__PROMPT__
If a record contains a picture, drop the picture and copy everything else exactly.

(LISTED ENTRIES begins)

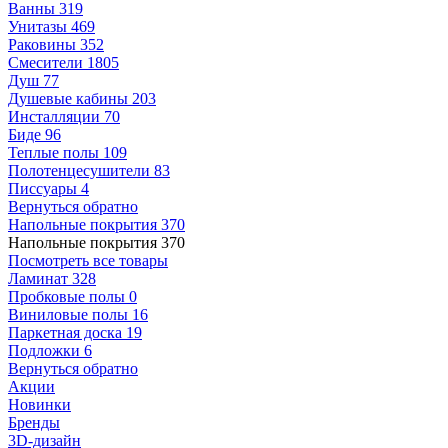
Ванны
319
Унитазы
469
Раковины
352
Смесители
1805
Душ
77
Душевые кабины
203
Инсталляции
70
Биде
96
Теплые полы
109
Полотенцесушители
83
Писсуары
4
Вернуться обратно
Напольные покрытия
370
Напольные покрытия
370
Посмотреть все товары
Ламинат
328
Пробковые полы
0
Виниловые полы
16
Паркетная доска
19
Подложки
6
Вернуться обратно
Акции
Новинки
Бренды
3D-дизайн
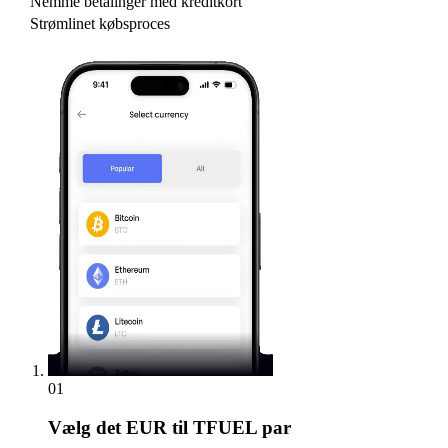
Nemme betalinger med kreditkort
Strømlinet købsproces
01
Vælg
det EUR til TFUEL par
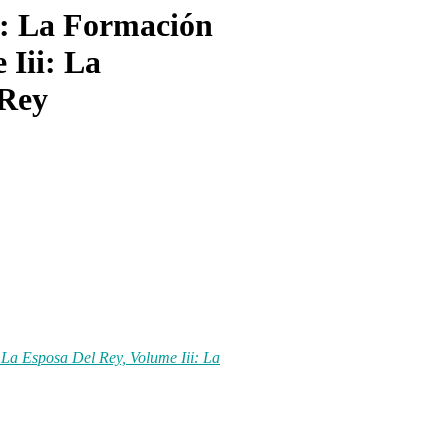
 : La Formación
 Iii: La
 Rey
La Esposa Del Rey, Volume Iii: La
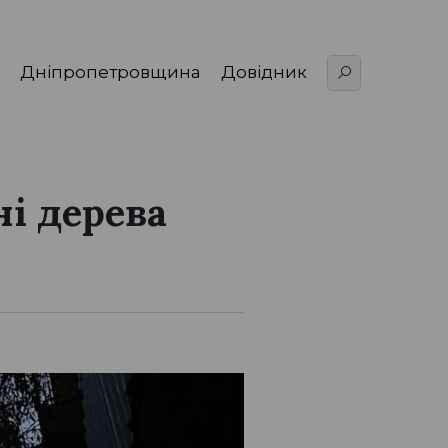
Дніпропетровщина
Довідник
ні дерева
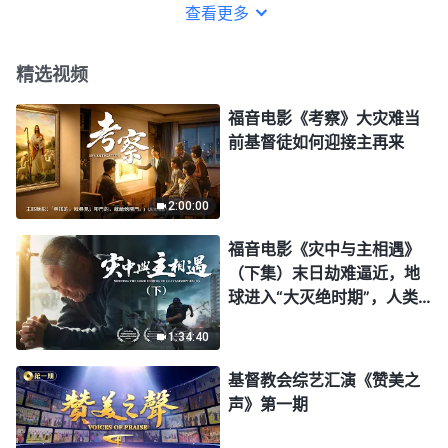
查看更多
精选视频
福音电影《考察》大灾难当
前基督徒如何迎接主再来
2:00:00
福音电影《灾中与主相遇》
（下集）末日劫难逼近，地
球进入“大灭绝时期”，人类
进入倒计时，你准备好逃生
1:34:40
了吗？
基督教会综艺汇演《赞美之
声》第一期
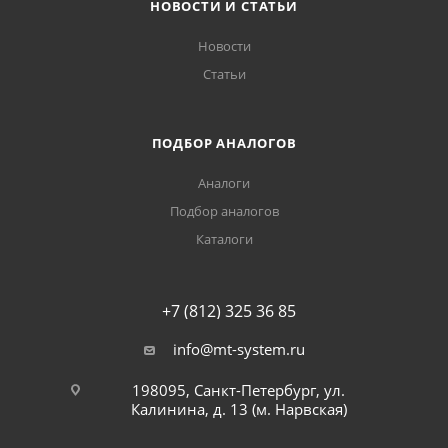
НОВОСТИ И СТАТЬИ
Новости
Статьи
ПОДБОР АНАЛОГОВ
Аналоги
Подбор аналогов
Каталоги
+7 (812) 325 36 85
info@mt-system.ru
198095, Санкт-Петербург, ул.
Калинина, д. 13 (м. Нарвская)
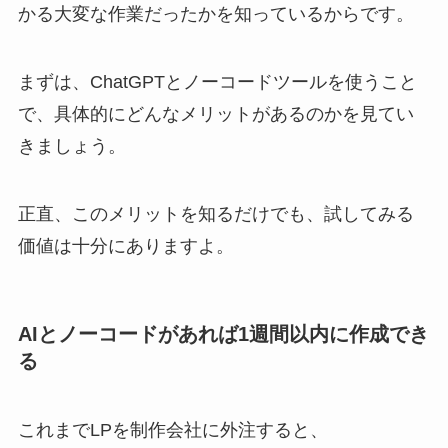
かる大変な作業だったかを知っているからです。
まずは、ChatGPTとノーコードツールを使うこと
で、具体的にどんなメリットがあるのかを見てい
きましょう。
正直、このメリットを知るだけでも、試してみる
価値は十分にありますよ。
AIとノーコードがあれば1週間以内に作成でき
る
これまでLPを制作会社に外注すると、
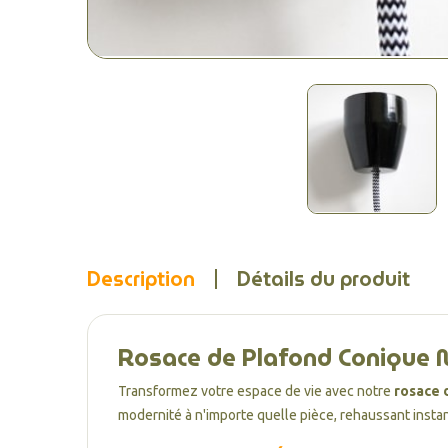
Description
Détails du produit
Rosace de Plafond Conique N
Transformez votre espace de vie avec notre
rosace 
modernité à n'importe quelle pièce, rehaussant instan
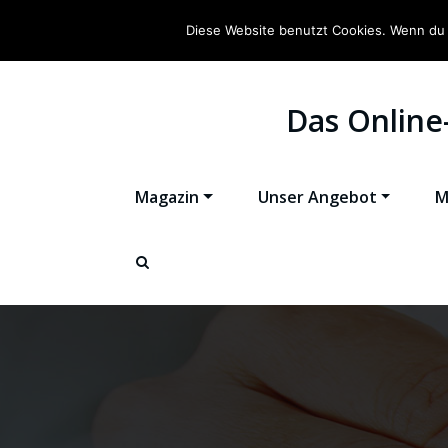
Diese Website benutzt Cookies. Wenn du 
Das Online
Magazin
Unser Angebot
M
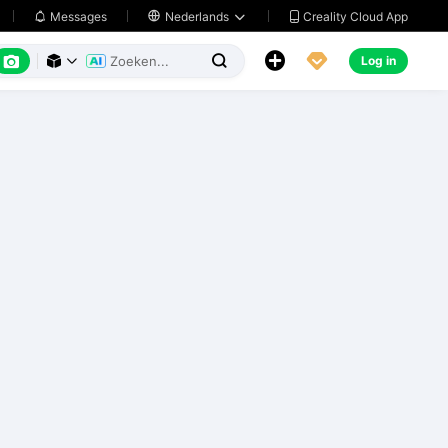
Creality Cloud App
Messages

Nederlands






Log in



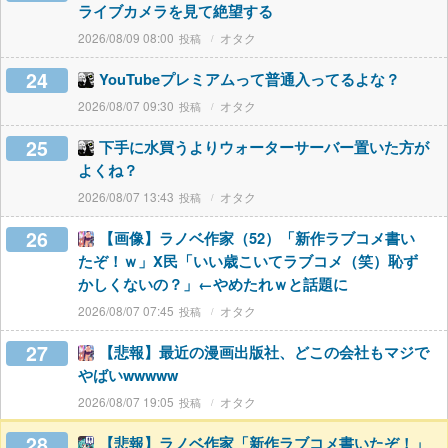
ライブカメラを見て絶望する
2026/08/09 08:00
オタク
24
YouTubeプレミアムって普通入ってるよな？
2026/08/07 09:30
オタク
25
下手に水買うよりウォーターサーバー置いた方が
よくね？
2026/08/07 13:43
オタク
26
【画像】ラノベ作家（52）「新作ラブコメ書い
たぞ！ｗ」X民「いい歳こいてラブコメ（笑）恥ず
かしくないの？」←やめたれｗと話題に
2026/08/07 07:45
オタク
27
【悲報】最近の漫画出版社、どこの会社もマジで
やばいwwwww
2026/08/07 19:05
オタク
28
【悲報】ラノベ作家「新作ラブコメ書いたぞ！」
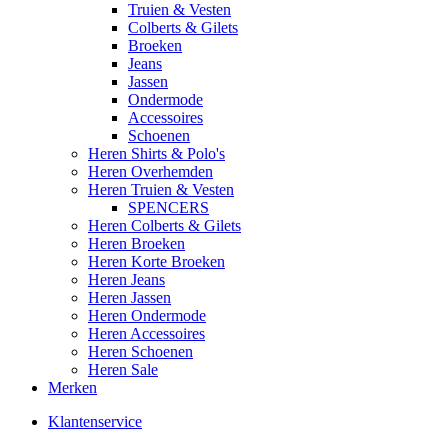
Truien & Vesten
Colberts & Gilets
Broeken
Jeans
Jassen
Ondermode
Accessoires
Schoenen
Heren Shirts & Polo's
Heren Overhemden
Heren Truien & Vesten
SPENCERS
Heren Colberts & Gilets
Heren Broeken
Heren Korte Broeken
Heren Jeans
Heren Jassen
Heren Ondermode
Heren Accessoires
Heren Schoenen
Heren Sale
Merken
Klantenservice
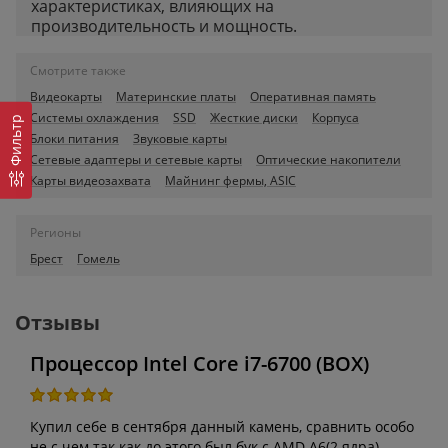
характеристиках, влияющих на
производительность и мощность.
Смотрите также
Видеокарты
Материнские платы
Оперативная память
Системы охлаждения
SSD
Жесткие диски
Корпуса
Фильтр
Блоки питания
Звуковые карты
Сетевые адаптеры и сетевые карты
Оптические накопители
Карты видеозахвата
Майнинг фермы, ASIC
Регионы
Брест
Гомель
Отзывы
Процессор Intel Core i7-6700 (BOX)
Купил себе в сентября данный камень, сравнить особо
не с чем так как до этого был бук с AMD A6(2 ядра).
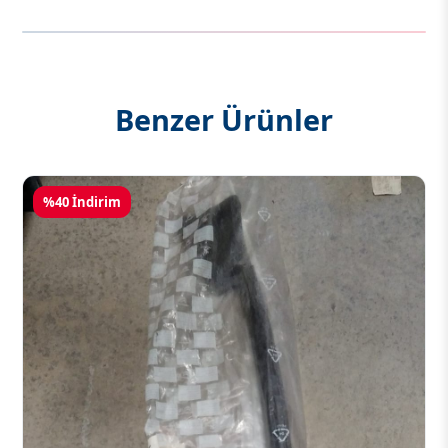
Benzer Ürünler
%40 İndirim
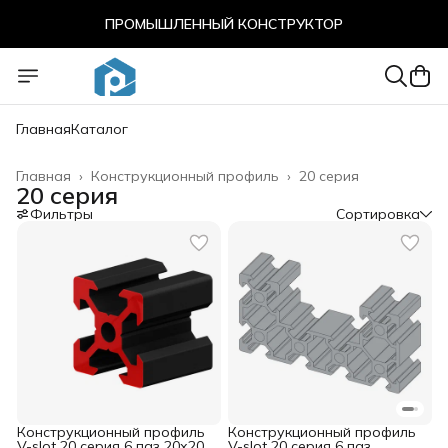
ПРОМЫШЛЕННЫЙ КОНСТРУКТОР
ПРОМЫШЛЕННЫЙ КОНСТРУКТОР
Главная
Каталог
Главная
›
Конструкционный профиль
›
20 серия
20 серия
Фильтры
Сортировка
Конструкционный профиль
Конструкционный профиль
V-slot 20 серия 6 паз 20х20
V-slot 20 серия 6 паз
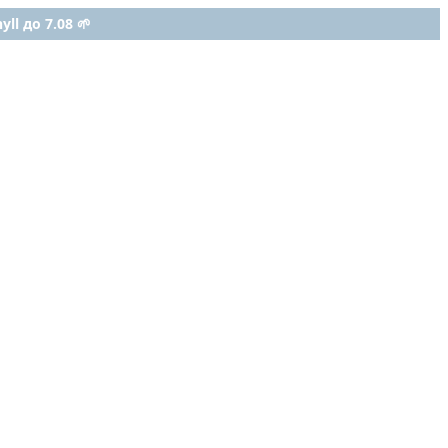
ll до 7.08 🌱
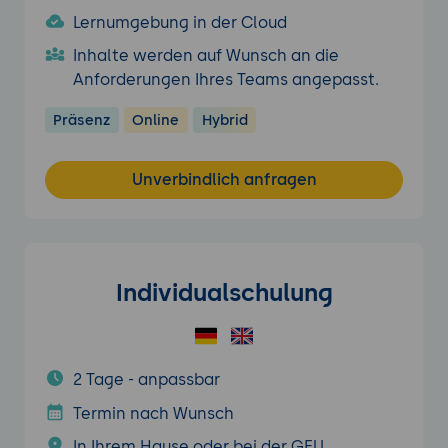
Lernumgebung in der Cloud
Inhalte werden auf Wunsch an die
Anforderungen Ihres Teams angepasst.
Präsenz
Online
Hybrid
Unverbindlich anfragen
Individualschulung
2 Tage - anpassbar
Termin nach Wunsch
In Ihrem Hause oder bei der GFU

(LISTED ENTRIES ends)

__ANSWER SECTION__
Ванны
319
Унитазы
469
Раковины
352
Смесители
1805
Душ
77
Душевые кабины
203
Инсталляции
70
Биде
96
Теплые полы
109
Полотенцесушители
83
Писсуары
4
Вернуться обратно
Напольные покрытия
370
Напольные покрытия
370
Посмотреть все товары
Ламинат
328
Пробковые полы
0
Виниловые полы
16
Паркетная доска
19
Подложки
6
Вернуться обратно
Акции
Новинки
Бренды
3D-дизайн
Nemme betalinger med kreditkort
Strømlinet købsproces
01
Vælg
det EUR til TFUEL par
 : La Formación
 Iii: La
 Rey
La Esposa Del Rey, Volume Iii: La
Дніпропетровщина
Довідник
ні дерева
查看更多
精选视频
福音电影《考察》大灾难当
前基督徒如何迎接主再来
2:00:00
福音电影《灾中与主相遇》
（下集）末日劫难逼近，地
球进入“大灭绝时期”，人类
进入倒计时，你准备好逃生
1:34:40
了吗？
基督教会综艺汇演《赞美之
声》第一期
НОВОСТИ И СТАТЬИ
Новости
Статьи
ПОДБОР АНАЛОГОВ
Аналоги
Подбор аналогов
Каталоги
+7 (812) 325 36 85
info@mt-system.ru
198095, Санкт-Петербург, ул.
Калинина, д. 13 (м. Нарвская)
かる大変な作業だったかを知っているからです。
まずは、ChatGPTとノーコードツールを使うこと
で、具体的にどんなメリットがあるのかを見てい
きましょう。
正直、このメリットを知るだけでも、試してみる
価値は十分にありますよ。
AIとノーコードがあれば1週間以内に作成でき
る
これまでLPを制作会社に外注すると、
Description
Détails du produit
Rosace de Plafond Conique N
Transformez votre espace de vie avec notre
rosace 
modernité à n'importe quelle pièce, rehaussant instan
Diese Website benutzt Cookies. Wenn du 
Das Online
Magazin
Unser Angebot
M
Creality Cloud App
Messages

Nederlands






Log in



ライブカメラを見て絶望する
2026/08/09 08:00
オタク
24
YouTubeプレミアムって普通入ってるよな？
2026/08/07 09:30
オタク
25
下手に水買うよりウォーターサーバー置いた方が
よくね？
2026/08/07 13:43
オタク
26
【画像】ラノベ作家（52）「新作ラブコメ書い
たぞ！ｗ」X民「いい歳こいてラブコメ（笑）恥ず
かしくないの？」←やめたれｗと話題に
2026/08/07 07:45
オタク
27
【悲報】最近の漫画出版社、どこの会社もマジで
やばいwwwww
2026/08/07 19:05
オタク
28
【悲報】ラノベ作家「新作ラブコメ書いたぞ！」
Truien & Vesten
Colberts & Gilets
Broeken
Jeans
Jassen
Ondermode
Accessoires
Schoenen
Heren Shirts & Polo's
Heren Overhemden
Heren Truien & Vesten
SPENCERS
Heren Colberts & Gilets
Heren Broeken
Heren Korte Broeken
Heren Jeans
Heren Jassen
Heren Ondermode
Heren Accessoires
Heren Schoenen
Heren Sale
Merken
Klantenservice
характеристиках, влияющих на
производительность и мощность.
Смотрите также
Видеокарты
Материнские платы
Оперативная память
Системы охлаждения
SSD
Жесткие диски
Корпуса
Фильтр
Блоки питания
Звуковые карты
Сетевые адаптеры и сетевые карты
Оптические накопители
Карты видеозахвата
Майнинг фермы, ASIC
Регионы
Брест
Гомель
Отзывы
Процессор Intel Core i7-6700 (BOX)
Купил себе в сентября данный камень, сравнить особо
не с чем так как до этого был бук с AMD A6(2 ядра).
Benzer Ürünler
%40 İndirim
ПРОМЫШЛЕННЫЙ КОНСТРУКТОР
ПРОМЫШЛЕННЫЙ КОНСТРУКТОР
Главная
Каталог
Главная
›
Конструкционный профиль
›
20 серия
20 серия
Фильтры
Сортировка
Конструкционный профиль
Конструкционный профиль
V-slot 20 серия 6 паз 20х20
V-slot 20 серия 6 паз
ll до 7.08 🌱
Lernumgebung in der Cloud
Inhalte werden auf Wunsch an die
Anforderungen Ihres Teams angepasst.
Präsenz
Online
Hybrid
Unverbindlich anfragen
Individualschulung
2 Tage - anpassbar
Termin nach Wunsch
In Ihrem Hause oder bei der GFU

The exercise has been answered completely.